• **What to produce**
Can you find the lines of the listing that include "setores" and copy every one?

• **Data under study**

>>>>>

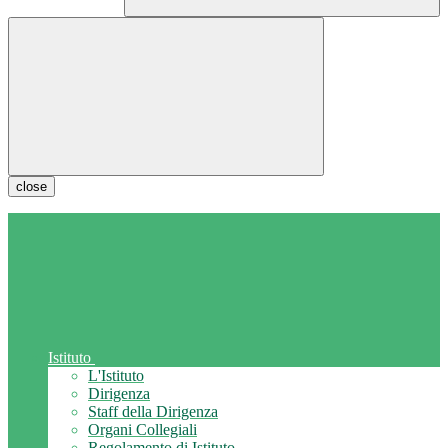
close
Istituto
L'Istituto
Dirigenza
Staff della Dirigenza
Organi Collegiali
Regolamento di Istituto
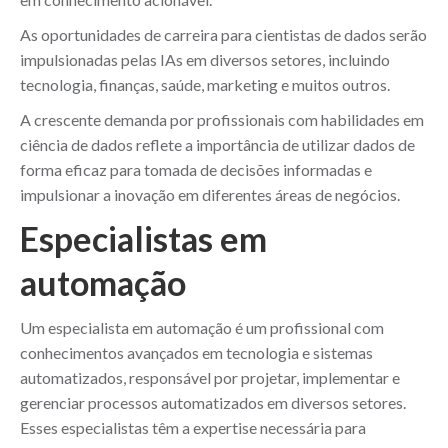
As oportunidades de carreira para cientistas de dados serão
impulsionadas pelas IAs em diversos setores, incluindo
tecnologia, finanças, saúde, marketing e muitos outros.
A crescente demanda por profissionais com habilidades em
ciência de dados reflete a importância de utilizar dados de
forma eficaz para tomada de decisões informadas e
impulsionar a inovação em diferentes áreas de negócios.
Especialistas em
automação
Um especialista em automação é um profissional com
conhecimentos avançados em tecnologia e sistemas
automatizados, responsável por projetar, implementar e
gerenciar processos automatizados em diversos setores.
Esses especialistas têm a expertise necessária para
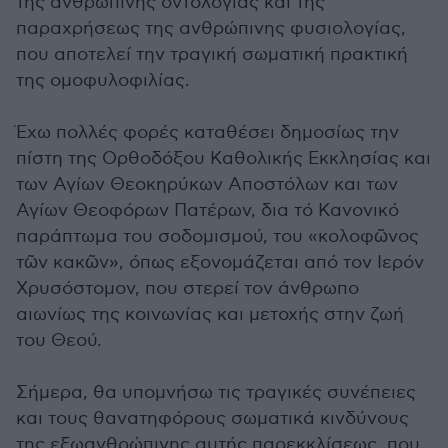
της ανθρώπινης οντολογίας και της
παραχρήσεως της ανθρώπινης φυσιολογίας,
που αποτελεί την τραγική σωματική πρακτική
της ομοφυλοφιλίας.
Έχω πολλές φορές καταθέσει δημοσίως την
πίστη της Ορθοδόξου Καθολικής Εκκλησίας και
των Αγίων Θεοκηρύκων Αποστόλων και των
Αγίων Θεοφόρων Πατέρων, δια τό Κανονικό
παράπτωμα του σοδομισμού, του «κολοφῶνος
τῶν κακῶν», όπως εξονομάζεται από τον Ιερόν
Χρυσόστομον, που στερεί τον άνθρωπο
αιωνίως της κοινωνίας και μετοχής στην ζωή
του Θεού.
Σήμερα, θα υπομνήσω τις τραγικές συνέπειες
και τους θανατηφόρους σωματικά κινδύνους
της εξωανθρώπινης αυτής παρεκκλίσεως, που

<<<<<

• **Finished exercise**
impulsionadas pelas IAs em diversos setores, incluindo
gerenciar processos automatizados em diversos setores.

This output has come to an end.